Phone or Tracking Device?
Red Wolf writes "The first major commercial service that traces people's locations using their mobile phones -- mapAmobile -- is designed more to ease the minds of worried parents and suspicious bosses than to enable unauthorised spying."
I find the wording of the press release ironic.
;)
<paraphrase>
This device isn't really for spying, it's more to allow parents to spy
on their children, and employers to spy on their employees.
</paraphrase>
They of course fail to mention that if the technology were available, a judge
could easily grant a warrant to allow authorities to observe your
movements without notifying you.
In many ways this is worse than Orwellian, because at least in
Orwell's vision, you could still hide from the cameras or escape to
places that didn't have cameras on them. With this device if you had
it on (assuming it works as well as they claim (doubtful)) they could
pinpoint your location all the time. I guess you could just leave it
in your office while you went to play that round of golf and say you
were in a meeting.
Still this technology is simply a herald of more instrusive technology
to come. Move over Orwell, the future may be worse than you imagined.
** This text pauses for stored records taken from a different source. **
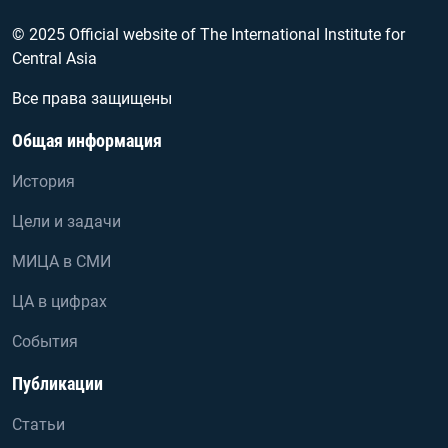
© 2025 Official website of The International Institute for
Central Asia
Все права защищены
Общая информация
История
Цели и задачи
МИЦА в СМИ
ЦА в цифрах
События
Публикации
Статьи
As someone said in an earlier story, doubleplusungood.
Doug Tolton
"The destruction of a value which is, will not bring value to that which isn't." -John Galt
is designed more to ease the minds of worried parents and suspicious bosses than to enable unauthorised spying."
/., we say it's alright to use the Xbox as a home PC even though that's not what it was designed for. For that very reason alone, I am 100% sure that this will be used to infringe on at least one person's privacy.
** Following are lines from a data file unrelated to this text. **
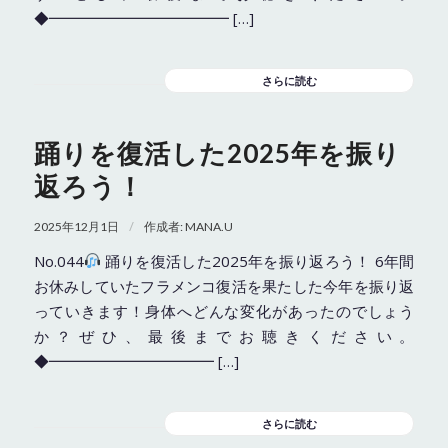
◆━━━━━━━━━━━━ […]
さらに読む
踊りを復活した2025年を振り
返ろう！
/
2025年12月1日
作成者:
MANA.U
No.044
踊りを復活した2025年を振り返ろう！ 6年間
お休みしていたフラメンコ復活を果たした今年を振り返
っていきます！身体へどんな変化があったのでしょう
か？ぜひ、最後までお聴きください。
◆━━━━━━━━━━━ […]
さらに読む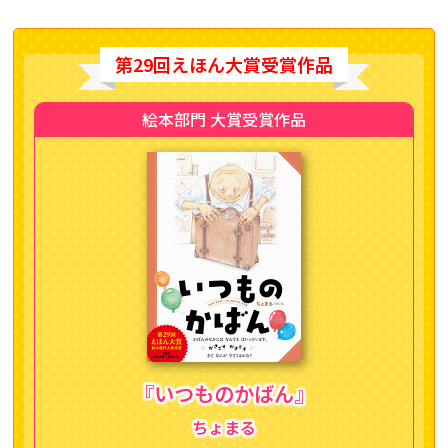
第29回えほん大賞受賞作品
絵本部門 大賞受賞作品
『いつものかばん』
ちょまる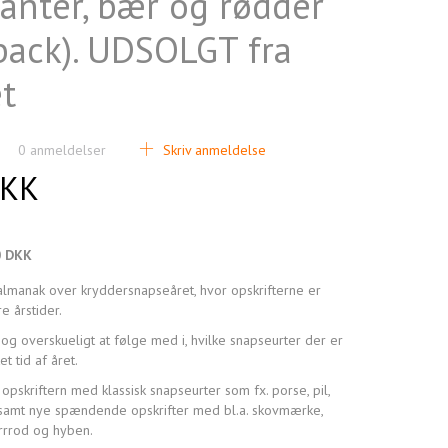
anter, bær og rødder
back). UDSOLGT fra
t
0
anmeldelser
Skriv anmeldelse
DKK
0 DKK
lmanak over kryddersnapseåret, hvor opskrifterne er
re årstider.
g overskueligt at følge med i, hvilke snapseurter der er
t tid af året.
pskriftern med klassisk snapseurter som fx. porse, pil,
samt nye spændende opskrifter med bl.a. skovmærke,
rrrod og hyben.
And Kazaa is really just designed to transfer information back and forth. It's not Sharman Network's fault that it gets used to infringe on an incredible number of copyrights.
Let's face it, just because it was designed to ease parents and bosses, that's no guarantee whatsoever that they will not be used to violate one's civil liberties. RFIDs are designed to help stores keep inventory and make checkouts easier, but they can be easily abused to "see" what someone is wearing on his person.
We champion the right to use products in nonstandard ways all the time here at
And I think to myself, what a wonderful world.
AT&T Wireless has had this for quite some time. It's called find-a-friend, and it lets you locate and be located by other AT&T GSM customers that you specify. I do have a GSM/GPRS phone with AT&T and I've read a little about the feature, but never used it.